Not so long ago we lost a pretty special family pet, and the kids fell apart. Last month we had one of my wife's relatives pass away. She was a woman with respiratory problems, incurable, and it was a long time coming. Janet had helped this woman bring home a rabbit that had been abandoned because it too had respiratory problems...incurable. The kids loved visiting the rabbit, and this woman's wish was for us to take the rabbit, which we did.
My oldest daughter in particular really took to the rabbit, and bonded with it.
Then at the beginning of this month, we found out that we are losing our home back to it's original owner and have to move. This means the kids will be losing all that they know in the way of community outside of the family in a few days from now.

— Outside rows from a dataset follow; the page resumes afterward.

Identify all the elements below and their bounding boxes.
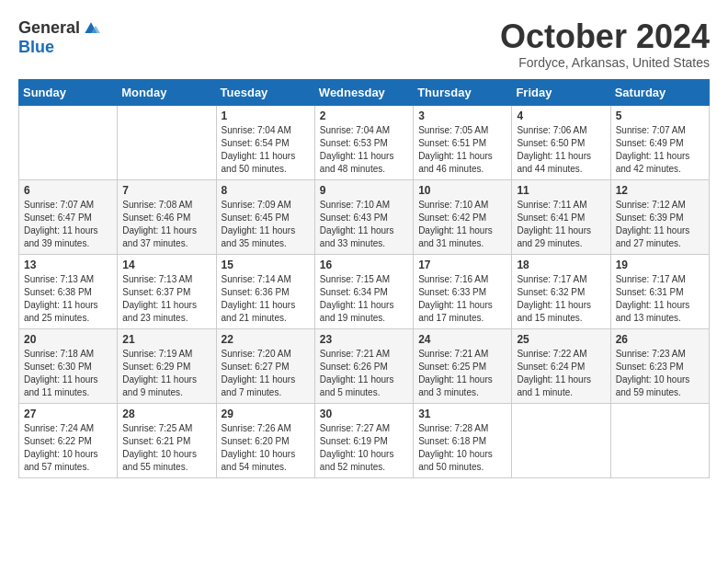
calendar-day-3: 3Sunrise: 7:05 AM Sunset: 6:51 PM Daylig… [414, 105, 512, 179]
day-header-saturday: Saturday [610, 79, 709, 105]
day-info: Sunrise: 7:04 AM Sunset: 6:53 PM Dayligh… [320, 124, 408, 176]
logo-general-text: General [18, 18, 80, 38]
day-info: Sunrise: 7:27 AM Sunset: 6:19 PM Dayligh… [320, 422, 408, 474]
calendar-day-9: 9Sunrise: 7:10 AM Sunset: 6:43 PM Daylig… [314, 179, 413, 254]
calendar-day-6: 6Sunrise: 7:07 AM Sunset: 6:47 PM Daylig… [19, 179, 118, 254]
day-info: Sunrise: 7:14 AM Sunset: 6:36 PM Dayligh… [222, 273, 310, 325]
month-title: October 2024 [500, 18, 710, 55]
day-info: Sunrise: 7:07 AM Sunset: 6:47 PM Dayligh… [24, 199, 112, 250]
calendar-day-23: 23Sunrise: 7:21 AM Sunset: 6:26 PM Dayli… [314, 328, 413, 403]
calendar-day-11: 11Sunrise: 7:11 AM Sunset: 6:41 PM Dayli… [512, 179, 610, 254]
day-info: Sunrise: 7:13 AM Sunset: 6:38 PM Dayligh… [24, 273, 112, 325]
day-number: 27 [24, 408, 112, 420]
day-number: 24 [418, 333, 506, 346]
day-info: Sunrise: 7:23 AM Sunset: 6:23 PM Dayligh… [616, 348, 704, 399]
day-number: 25 [517, 333, 605, 346]
calendar-day-16: 16Sunrise: 7:15 AM Sunset: 6:34 PM Dayli… [314, 254, 413, 328]
day-info: Sunrise: 7:07 AM Sunset: 6:49 PM Dayligh… [616, 124, 704, 176]
calendar-day-14: 14Sunrise: 7:13 AM Sunset: 6:37 PM Dayli… [118, 254, 216, 328]
calendar-day-8: 8Sunrise: 7:09 AM Sunset: 6:45 PM Daylig… [216, 179, 314, 254]
calendar-day-29: 29Sunrise: 7:26 AM Sunset: 6:20 PM Dayli… [216, 403, 314, 477]
day-info: Sunrise: 7:10 AM Sunset: 6:43 PM Dayligh… [320, 199, 408, 250]
day-header-friday: Friday [512, 79, 610, 105]
day-info: Sunrise: 7:21 AM Sunset: 6:26 PM Dayligh… [320, 348, 408, 399]
logo-blue-text: Blue [18, 38, 54, 57]
day-info: Sunrise: 7:10 AM Sunset: 6:42 PM Dayligh… [418, 199, 506, 250]
calendar-day-13: 13Sunrise: 7:13 AM Sunset: 6:38 PM Dayli… [19, 254, 118, 328]
calendar-day-1: 1Sunrise: 7:04 AM Sunset: 6:54 PM Daylig… [216, 105, 314, 179]
day-number: 3 [418, 109, 506, 122]
day-header-thursday: Thursday [414, 79, 512, 105]
calendar-week-row: 1Sunrise: 7:04 AM Sunset: 6:54 PM Daylig… [19, 105, 710, 179]
calendar-day-10: 10Sunrise: 7:10 AM Sunset: 6:42 PM Dayli… [414, 179, 512, 254]
day-info: Sunrise: 7:12 AM Sunset: 6:39 PM Dayligh… [616, 199, 704, 250]
calendar-empty-cell [610, 403, 709, 477]
day-number: 18 [517, 259, 605, 271]
day-number: 12 [616, 184, 704, 197]
calendar-day-24: 24Sunrise: 7:21 AM Sunset: 6:25 PM Dayli… [414, 328, 512, 403]
day-info: Sunrise: 7:18 AM Sunset: 6:30 PM Dayligh… [24, 348, 112, 399]
day-header-tuesday: Tuesday [216, 79, 314, 105]
calendar-day-2: 2Sunrise: 7:04 AM Sunset: 6:53 PM Daylig… [314, 105, 413, 179]
day-header-monday: Monday [118, 79, 216, 105]
day-info: Sunrise: 7:25 AM Sunset: 6:21 PM Dayligh… [122, 422, 210, 474]
calendar-day-31: 31Sunrise: 7:28 AM Sunset: 6:18 PM Dayli… [414, 403, 512, 477]
day-number: 8 [222, 184, 310, 197]
day-number: 5 [616, 109, 704, 122]
day-header-wednesday: Wednesday [314, 79, 413, 105]
day-info: Sunrise: 7:16 AM Sunset: 6:33 PM Dayligh… [418, 273, 506, 325]
day-info: Sunrise: 7:06 AM Sunset: 6:50 PM Dayligh… [517, 124, 605, 176]
day-info: Sunrise: 7:22 AM Sunset: 6:24 PM Dayligh… [517, 348, 605, 399]
location-text: Fordyce, Arkansas, United States [500, 55, 710, 70]
calendar-day-22: 22Sunrise: 7:20 AM Sunset: 6:27 PM Dayli… [216, 328, 314, 403]
day-info: Sunrise: 7:13 AM Sunset: 6:37 PM Dayligh… [122, 273, 210, 325]
calendar-day-30: 30Sunrise: 7:27 AM Sunset: 6:19 PM Dayli… [314, 403, 413, 477]
calendar-week-row: 27Sunrise: 7:24 AM Sunset: 6:22 PM Dayli… [19, 403, 710, 477]
calendar-empty-cell [118, 105, 216, 179]
day-info: Sunrise: 7:19 AM Sunset: 6:29 PM Dayligh… [122, 348, 210, 399]
day-number: 20 [24, 333, 112, 346]
day-number: 4 [517, 109, 605, 122]
calendar-empty-cell [512, 403, 610, 477]
logo-icon [82, 19, 100, 38]
calendar-week-row: 20Sunrise: 7:18 AM Sunset: 6:30 PM Dayli… [19, 328, 710, 403]
calendar-table: SundayMondayTuesdayWednesdayThursdayFrid… [18, 79, 710, 478]
day-number: 10 [418, 184, 506, 197]
day-number: 26 [616, 333, 704, 346]
day-info: Sunrise: 7:04 AM Sunset: 6:54 PM Dayligh… [222, 124, 310, 176]
day-number: 19 [616, 259, 704, 271]
day-info: Sunrise: 7:09 AM Sunset: 6:45 PM Dayligh… [222, 199, 310, 250]
day-number: 1 [222, 109, 310, 122]
day-number: 21 [122, 333, 210, 346]
day-info: Sunrise: 7:20 AM Sunset: 6:27 PM Dayligh… [222, 348, 310, 399]
day-number: 22 [222, 333, 310, 346]
calendar-day-12: 12Sunrise: 7:12 AM Sunset: 6:39 PM Dayli… [610, 179, 709, 254]
day-header-sunday: Sunday [19, 79, 118, 105]
day-number: 9 [320, 184, 408, 197]
day-number: 31 [418, 408, 506, 420]
day-info: Sunrise: 7:21 AM Sunset: 6:25 PM Dayligh… [418, 348, 506, 399]
day-number: 6 [24, 184, 112, 197]
day-number: 16 [320, 259, 408, 271]
calendar-day-5: 5Sunrise: 7:07 AM Sunset: 6:49 PM Daylig… [610, 105, 709, 179]
calendar-day-26: 26Sunrise: 7:23 AM Sunset: 6:23 PM Dayli… [610, 328, 709, 403]
day-number: 29 [222, 408, 310, 420]
page-header: General Blue October 2024 Fordyce, Arkan… [18, 18, 710, 70]
calendar-day-20: 20Sunrise: 7:18 AM Sunset: 6:30 PM Dayli… [19, 328, 118, 403]
calendar-week-row: 6Sunrise: 7:07 AM Sunset: 6:47 PM Daylig… [19, 179, 710, 254]
day-number: 14 [122, 259, 210, 271]
calendar-day-18: 18Sunrise: 7:17 AM Sunset: 6:32 PM Dayli… [512, 254, 610, 328]
calendar-day-27: 27Sunrise: 7:24 AM Sunset: 6:22 PM Dayli… [19, 403, 118, 477]
day-number: 2 [320, 109, 408, 122]
day-number: 17 [418, 259, 506, 271]
calendar-day-25: 25Sunrise: 7:22 AM Sunset: 6:24 PM Dayli… [512, 328, 610, 403]
calendar-day-28: 28Sunrise: 7:25 AM Sunset: 6:21 PM Dayli… [118, 403, 216, 477]
day-info: Sunrise: 7:24 AM Sunset: 6:22 PM Dayligh… [24, 422, 112, 474]
calendar-day-19: 19Sunrise: 7:17 AM Sunset: 6:31 PM Dayli… [610, 254, 709, 328]
day-number: 28 [122, 408, 210, 420]
day-number: 23 [320, 333, 408, 346]
logo: General Blue [18, 18, 100, 57]
day-info: Sunrise: 7:17 AM Sunset: 6:31 PM Dayligh… [616, 273, 704, 325]
day-number: 7 [122, 184, 210, 197]
day-info: Sunrise: 7:11 AM Sunset: 6:41 PM Dayligh… [517, 199, 605, 250]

We started packing, which raised a lot of dust, which in turn aggravated the rabbit's condition.
Long story short, the rabbit only lived about 2 more weeks and it died too.
My oldest girl was absolutely devastated.

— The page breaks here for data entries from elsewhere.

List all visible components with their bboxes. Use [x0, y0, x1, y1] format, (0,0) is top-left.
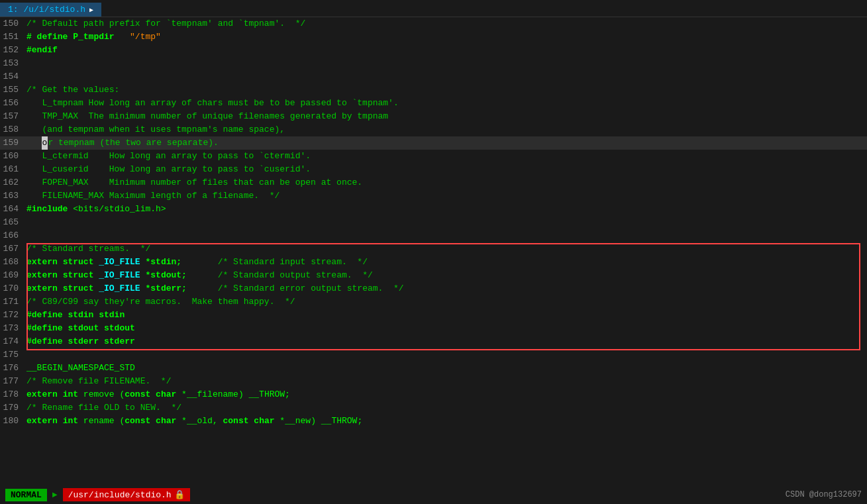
code-line: 158 (and tempnam when it uses tmpnam's n… [0, 123, 867, 136]
line-content: (and tempnam when it uses tmpnam's name … [24, 123, 285, 136]
code-container: 150/* Default path prefix for `tempnam' … [0, 17, 867, 484]
line-content [24, 348, 26, 362]
file-path-status: /usr/include/stdio.h 🔒 [63, 488, 190, 501]
lines-wrapper: 150/* Default path prefix for `tempnam' … [0, 17, 867, 428]
line-content [24, 70, 26, 83]
line-content: #endif [24, 44, 58, 57]
line-number: 155 [0, 83, 24, 97]
mode-badge: NORMAL [5, 489, 47, 501]
status-left: NORMAL ► /usr/include/stdio.h 🔒 [5, 488, 190, 501]
code-line: 157 TMP_MAX The minimum number of unique… [0, 110, 867, 123]
line-content: extern struct _IO_FILE *stdin; /* Standa… [24, 256, 368, 269]
code-line: 159 or tempnam (the two are separate). [0, 136, 867, 150]
tab-bar: 1: /u/i/stdio.h ▶ [0, 0, 867, 17]
line-number: 157 [0, 110, 24, 123]
line-number: 179 [0, 401, 24, 415]
line-content: L_ctermid How long an array to pass to `… [24, 150, 311, 163]
line-number: 165 [0, 216, 24, 229]
code-line: 163 FILENAME_MAX Maximum length of a fil… [0, 189, 867, 203]
line-content: extern struct _IO_FILE *stdout; /* Stand… [24, 269, 373, 282]
code-line: 167/* Standard streams. */ [0, 242, 867, 256]
code-line: 160 L_ctermid How long an array to pass … [0, 150, 867, 163]
code-line: 156 L_tmpnam How long an array of chars … [0, 97, 867, 110]
line-content [24, 229, 26, 242]
code-line: 164#include <bits/stdio_lim.h> [0, 203, 867, 216]
code-line: 166 [0, 229, 867, 242]
tab-label: 1: /u/i/stdio.h [8, 5, 85, 15]
line-number: 151 [0, 30, 24, 44]
status-bar: NORMAL ► /usr/include/stdio.h 🔒 CSDN @do… [0, 485, 867, 504]
line-content: FOPEN_MAX Minimum number of files that c… [24, 176, 362, 189]
code-line: 161 L_cuserid How long an array to pass … [0, 163, 867, 176]
code-line: 175 [0, 348, 867, 362]
line-number: 164 [0, 203, 24, 216]
line-number: 175 [0, 348, 24, 362]
line-content: /* Get the values: [24, 83, 119, 97]
line-number: 166 [0, 229, 24, 242]
line-content: /* Remove file FILENAME. */ [24, 375, 171, 388]
code-line: 155/* Get the values: [0, 83, 867, 97]
line-content: __BEGIN_NAMESPACE_STD [24, 362, 135, 375]
line-number: 170 [0, 282, 24, 295]
code-line: 165 [0, 216, 867, 229]
status-right: CSDN @dong132697 [786, 490, 862, 499]
code-line: 179/* Rename file OLD to NEW. */ [0, 401, 867, 415]
line-number: 160 [0, 150, 24, 163]
filepath-text: /usr/include/stdio.h [68, 490, 172, 500]
line-number: 161 [0, 163, 24, 176]
line-content: #define stdin stdin [24, 309, 125, 322]
lock-icon: 🔒 [174, 489, 185, 500]
code-line: 151# define P_tmpdir "/tmp" [0, 30, 867, 44]
line-content: #define stderr stderr [24, 335, 135, 348]
line-content: /* Default path prefix for `tempnam' and… [24, 17, 305, 30]
line-number: 176 [0, 362, 24, 375]
code-line: 168extern struct _IO_FILE *stdin; /* Sta… [0, 256, 867, 269]
line-content [24, 57, 26, 70]
code-line: 162 FOPEN_MAX Minimum number of files th… [0, 176, 867, 189]
code-line: 171/* C89/C99 say they're macros. Make t… [0, 295, 867, 309]
line-number: 163 [0, 189, 24, 203]
line-number: 177 [0, 375, 24, 388]
code-line: 153 [0, 57, 867, 70]
code-line: 174#define stderr stderr [0, 335, 867, 348]
line-number: 174 [0, 335, 24, 348]
line-content: # define P_tmpdir "/tmp" [24, 30, 161, 44]
line-number: 153 [0, 57, 24, 70]
code-line: 177/* Remove file FILENAME. */ [0, 375, 867, 388]
line-number: 159 [0, 136, 24, 150]
line-content: extern int remove (const char *__filenam… [24, 388, 290, 401]
code-line: 154 [0, 70, 867, 83]
code-line: 172#define stdin stdin [0, 309, 867, 322]
code-line: 180extern int rename (const char *__old,… [0, 415, 867, 428]
code-line: 178extern int remove (const char *__file… [0, 388, 867, 401]
line-content [24, 216, 26, 229]
credit-text: CSDN @dong132697 [786, 490, 862, 499]
line-number: 162 [0, 176, 24, 189]
line-content: #include <bits/stdio_lim.h> [24, 203, 166, 216]
code-line: 152#endif [0, 44, 867, 57]
code-line: 176__BEGIN_NAMESPACE_STD [0, 362, 867, 375]
line-number: 171 [0, 295, 24, 309]
line-content: #define stdout stdout [24, 322, 135, 335]
line-number: 156 [0, 97, 24, 110]
line-number: 172 [0, 309, 24, 322]
line-content: extern struct _IO_FILE *stderr; /* Stand… [24, 282, 404, 295]
line-number: 150 [0, 17, 24, 30]
line-number: 173 [0, 322, 24, 335]
line-content: /* Standard streams. */ [24, 242, 150, 256]
code-line: 150/* Default path prefix for `tempnam' … [0, 17, 867, 30]
tab-stdio[interactable]: 1: /u/i/stdio.h ▶ [0, 3, 101, 17]
line-number: 178 [0, 388, 24, 401]
line-number: 152 [0, 44, 24, 57]
line-number: 158 [0, 123, 24, 136]
mode-arrow: ► [52, 490, 58, 500]
line-content: L_cuserid How long an array to pass to `… [24, 163, 311, 176]
line-number: 180 [0, 415, 24, 428]
line-content: /* C89/C99 say they're macros. Make them… [24, 295, 295, 309]
code-line: 170extern struct _IO_FILE *stderr; /* St… [0, 282, 867, 295]
code-line: 169extern struct _IO_FILE *stdout; /* St… [0, 269, 867, 282]
line-content: /* Rename file OLD to NEW. */ [24, 401, 181, 415]
line-number: 154 [0, 70, 24, 83]
line-number: 167 [0, 242, 24, 256]
line-content: FILENAME_MAX Maximum length of a filenam… [24, 189, 280, 203]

I took the kids out to a local hillside the night after burying the rabbit and we laid on the ground and looked at the stars and talked about the rabbit.
I rambled on about starlight, about how the light we're seeing left most of the stars we see millions of years ago, and that what we're really seeing up there isn't happening anymore. I told them that light is made up of little photons, and that when we see light, it's actually these little photons that have travelled for millions of years hitting our eyes. I told them that this makes us a part of every star in the sky, and it makes every star in the sky a part of us, and following along on that train of thought, every one of us is a part of one another, whether animal, mineral, vegetable or light, living or dead.

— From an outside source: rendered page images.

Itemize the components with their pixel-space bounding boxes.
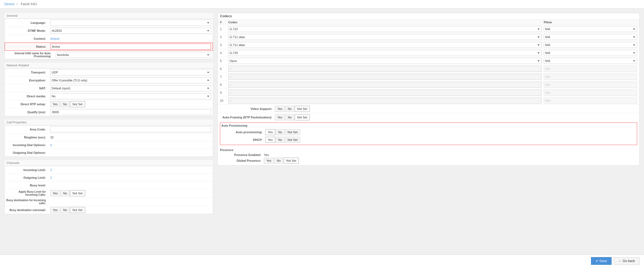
codec-row-8: 8 -- N/A	[218, 81, 639, 89]
apply-busy-notset-btn[interactable]: Not Set	[70, 190, 85, 196]
transport-row: Transport: UDP	[5, 69, 213, 76]
outgoing-limit-text: 2	[50, 176, 52, 179]
codec-ptime-wrap-1: N/A	[544, 26, 637, 32]
incoming-dial-link[interactable]: tr	[50, 143, 52, 147]
apply-busy-no-btn[interactable]: No	[61, 190, 69, 196]
dhcp-no-btn[interactable]: No	[276, 137, 285, 143]
ringtime-text: 32	[50, 136, 54, 139]
busy-level-value	[49, 184, 213, 186]
ap-yes-btn[interactable]: Yes	[265, 129, 275, 135]
codec-ptime-select-2[interactable]: N/A	[544, 34, 637, 40]
nat-value: Default (rport)	[49, 84, 213, 92]
codec-select-9[interactable]: --	[228, 90, 542, 96]
codec-ptime-select-7[interactable]: N/A	[544, 74, 637, 80]
uad-row: Internal UAD name for Auto-Provisioning:…	[5, 51, 213, 59]
outgoing-limit-value: 2	[49, 175, 213, 180]
codec-ptime-select-3[interactable]: N/A	[544, 42, 637, 48]
codec-num-1: 1	[220, 27, 228, 31]
general-section: Language: DTMF Mode: rfc2833 Context:	[4, 19, 213, 59]
video-no-btn[interactable]: No	[285, 106, 294, 112]
gp-no-btn[interactable]: No	[274, 158, 283, 164]
status-select[interactable]: Active	[51, 44, 211, 50]
video-notset-btn[interactable]: Not Set	[295, 106, 310, 112]
apply-busy-label: Apply Busy Level for Incoming Calls:	[5, 189, 49, 197]
area-code-input[interactable]	[50, 126, 211, 132]
gp-yes-btn[interactable]: Yes	[264, 158, 274, 164]
uad-label: Internal UAD name for Auto-Provisioning:	[5, 51, 54, 59]
apply-busy-yes-btn[interactable]: Yes	[50, 190, 60, 196]
uad-select[interactable]: fanvilx4u	[56, 52, 211, 58]
go-back-button[interactable]: ← Go back	[614, 257, 640, 265]
codec-row-6: 6 -- N/A	[218, 65, 639, 73]
codec-num-6: 6	[220, 67, 228, 70]
direct-media-select[interactable]: No	[50, 93, 211, 99]
busy-vm-notset-btn[interactable]: Not Set	[70, 207, 85, 213]
direct-rtp-notset-btn[interactable]: Not Set	[70, 101, 85, 107]
channels-section: Incoming Limit: 2 Outgoing Limit: 2 Busy…	[4, 166, 213, 214]
status-row: Status: Active	[5, 42, 213, 51]
codec-ptime-select-1[interactable]: N/A	[544, 26, 637, 32]
busy-vm-yes-btn[interactable]: Yes	[50, 207, 60, 213]
codec-select-6[interactable]: --	[228, 66, 542, 72]
af-notset-btn[interactable]: Not Set	[295, 114, 310, 120]
qualify-input[interactable]	[50, 109, 211, 115]
codec-select-8[interactable]: --	[228, 82, 542, 88]
codec-ptime-select-5[interactable]: N/A	[544, 58, 637, 64]
busy-level-label: Busy level:	[5, 183, 49, 188]
gp-notset-btn[interactable]: Not Set	[284, 158, 299, 164]
codec-num-7: 7	[220, 75, 228, 78]
encryption-select[interactable]: Offer if possible (TLS only)	[50, 77, 211, 83]
busy-vm-btngroup: Yes No Not Set	[50, 207, 211, 213]
context-label: Context:	[5, 36, 49, 41]
qualify-value	[49, 108, 213, 116]
af-yes-btn[interactable]: Yes	[275, 114, 285, 120]
direct-rtp-value: Yes No Not Set	[49, 100, 213, 108]
language-row: Language:	[5, 19, 213, 27]
dhcp-notset-btn[interactable]: Not Set	[285, 137, 300, 143]
uad-value: fanvilx4u	[54, 51, 213, 59]
breadcrumb-device-link[interactable]: Device	[4, 2, 15, 6]
outgoing-dial-row: Outgoing Dial Options:	[5, 149, 213, 157]
codec-select-10[interactable]: --	[228, 98, 542, 104]
video-yes-btn[interactable]: Yes	[275, 106, 285, 112]
direct-rtp-no-btn[interactable]: No	[61, 101, 69, 107]
apply-busy-value: Yes No Not Set	[49, 189, 213, 197]
left-panel: General Language: DTMF Mode: rfc2833	[4, 13, 213, 260]
busy-vm-row: Busy destination voicemail: Yes No Not S…	[5, 206, 213, 214]
status-value: Active	[49, 43, 213, 50]
codec-select-4[interactable]: G.729	[228, 50, 542, 56]
save-button[interactable]: ✔ Save	[591, 257, 612, 265]
ap-notset-btn[interactable]: Not Set	[285, 129, 300, 135]
codec-ptime-select-9[interactable]: N/A	[544, 90, 637, 96]
auto-framing-row: Auto-Framing (RTP Packetization): Yes No…	[218, 113, 639, 121]
presence-section: Presence Presence Enabled: Yes Global Pr…	[218, 146, 639, 165]
language-select[interactable]	[50, 20, 211, 26]
save-label: Save	[600, 259, 607, 263]
area-code-label: Area Code:	[5, 127, 49, 132]
codec-ptime-select-6[interactable]: N/A	[544, 66, 637, 72]
codec-select-7[interactable]: --	[228, 74, 542, 80]
codec-select-5[interactable]: Opus	[228, 58, 542, 64]
codec-select-3[interactable]: G.711 alaw	[228, 42, 542, 48]
nat-select[interactable]: Default (rport)	[50, 85, 211, 91]
direct-media-row: Direct media: No	[5, 92, 213, 100]
codec-ptime-select-8[interactable]: N/A	[544, 82, 637, 88]
busy-vm-no-btn[interactable]: No	[61, 207, 69, 213]
auto-prov-label: Auto provisioning:	[221, 130, 265, 134]
codec-ptime-select-4[interactable]: N/A	[544, 50, 637, 56]
presence-enabled-value: Yes	[264, 153, 269, 157]
context-link[interactable]: default	[50, 37, 59, 40]
codec-select-1[interactable]: G.722	[228, 26, 542, 32]
dtmf-select[interactable]: rfc2833	[50, 28, 211, 34]
af-no-btn[interactable]: No	[285, 114, 294, 120]
nat-row: NAT: Default (rport)	[5, 84, 213, 92]
language-label: Language:	[5, 20, 49, 25]
dhcp-yes-btn[interactable]: Yes	[265, 137, 275, 143]
ap-no-btn[interactable]: No	[276, 129, 285, 135]
general-section-header: General	[4, 13, 213, 19]
direct-rtp-yes-btn[interactable]: Yes	[50, 101, 60, 107]
auto-prov-box: Auto Provisioning Auto provisioning: Yes…	[220, 123, 637, 145]
codec-select-2[interactable]: G.711 ulaw	[228, 34, 542, 40]
transport-select[interactable]: UDP	[50, 69, 211, 75]
codec-ptime-select-10[interactable]: N/A	[544, 98, 637, 104]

I talked about eternity and infinity and Gods and afterlives and tried to put a positive spin on it, and the kids were buying it and feeling better. In the back of my mind though I was pissed at the universe, pissed at life, pissed at everything, and I felt the rage that every parent feels whenever their kids feel pain.
Then my daughter said something to me about light.
"Dad, did you know that moths aren't actually attracted to light? They're attracted to pitch black, and the blackest point is always right behind a light."
Every once in a while you hear something that gives you a complete paradigm shift in the blink of an eye, a little lightning bolt of enlightenment that shakes your very foundations, and for me this was one of those moments. It occurred to me that if the darkest point is right behind the light, it follows that the brightest light is right behind the darkness. Smart kid.